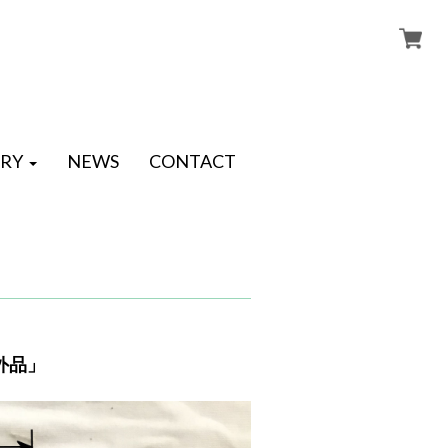
RY
NEWS
CONTACT
社外品」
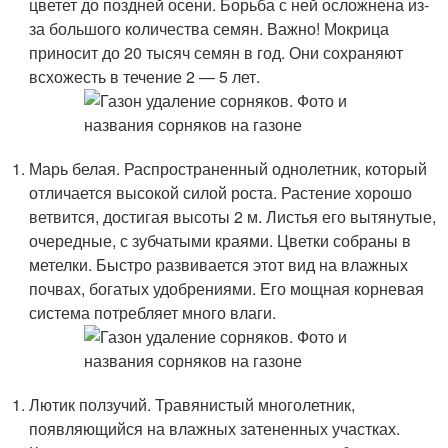
цветет до поздней осени. Борьба с ней осложнена из-
за большого количества семян. Важно! Мокрица
приносит до 20 тысяч семян в год. Они сохраняют
всхожесть в течение 2 — 5 лет.
Марь белая. Распространенный однолетник, который
отличается высокой силой роста. Растение хорошо
ветвится, достигая высоты 2 м. Листья его вытянутые,
очередные, с зубчатыми краями. Цветки собраны в
метелки. Быстро развивается этот вид на влажных
почвах, богатых удобрениями. Его мощная корневая
система потребляет много влаги.
Лютик ползучий. Травянистый многолетник,
появляющийся на влажных затененных участках.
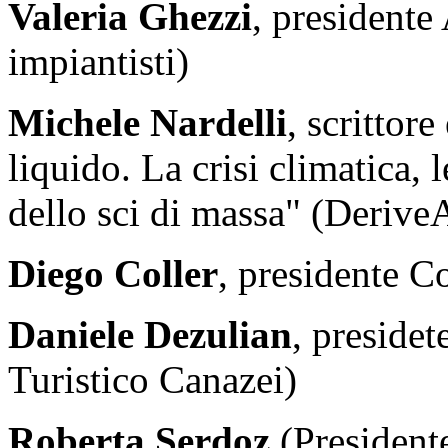
Valeria Ghezzi
, presidente
impiantisti)
Michele Nardelli
, scrittor
liquido. La crisi climatica, l
dello sci di massa" (Derive
Diego Coller
, presidente C
Daniele Dezulian
, preside
Turistico Canazei)
Roberta Serdoz
(Presidente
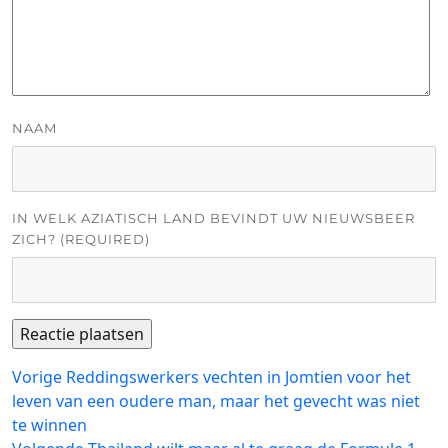
NAAM
IN WELK AZIATISCH LAND BEVINDT UW NIEUWSBEER
ZICH? (REQUIRED)
Bericht
Vorig
Vorige
Reddingswerkers vechten in Jomtien voor het
bericht:
leven van een oudere man, maar het gevecht was niet
navigatie
te winnen
Volgend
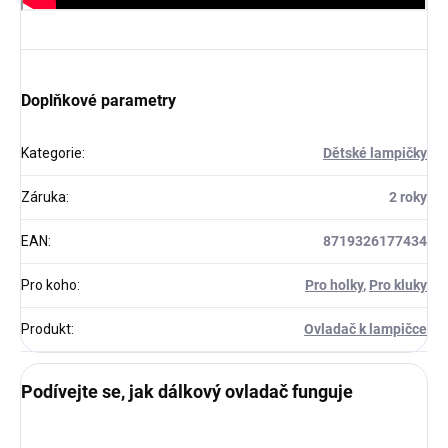
Doplňkové parametry
Kategorie
:
Dětské lampičky
Záruka
:
2 roky
EAN
:
8719326177434
Pro koho
:
Pro holky
,
Pro kluky
Produkt
:
Ovladač k lampičce
Podívejte se, jak dálkový ovladač funguje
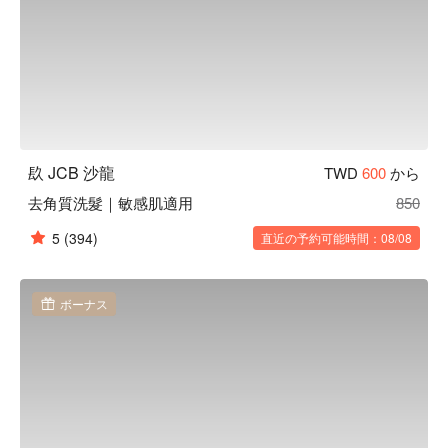
镹 JCB 沙龍
TWD
600
から
去角質洗髮｜敏感肌適用
850
5
(394)
直近の予約可能時間：08/08
ボーナス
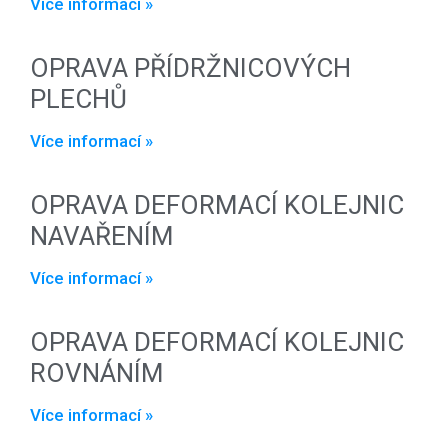
Více informací »
OPRAVA PŘÍDRŽNICOVÝCH
PLECHŮ
Více informací »
OPRAVA DEFORMACÍ KOLEJNIC
NAVAŘENÍM
Více informací »
OPRAVA DEFORMACÍ KOLEJNIC
ROVNÁNÍM
Více informací »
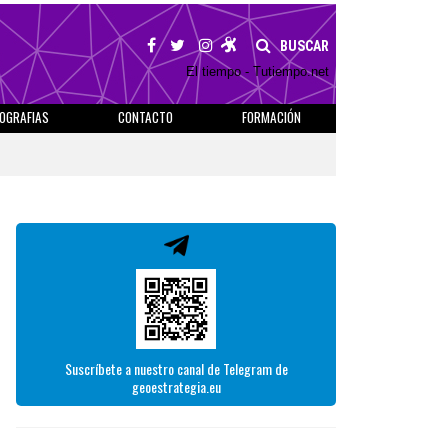
BUSCAR
El tiempo - Tutiempo.net
IOGRAFIAS
CONTACTO
FORMACIÓN
Suscríbete a nuestro canal de Telegram de
geoestrategia.eu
::::::::::
What to do — Copy each line from the data above that includes "семян".

Task answer —
за большого количества семян. Важно! Мокрица
приносит до 20 тысяч семян в год. Они сохраняют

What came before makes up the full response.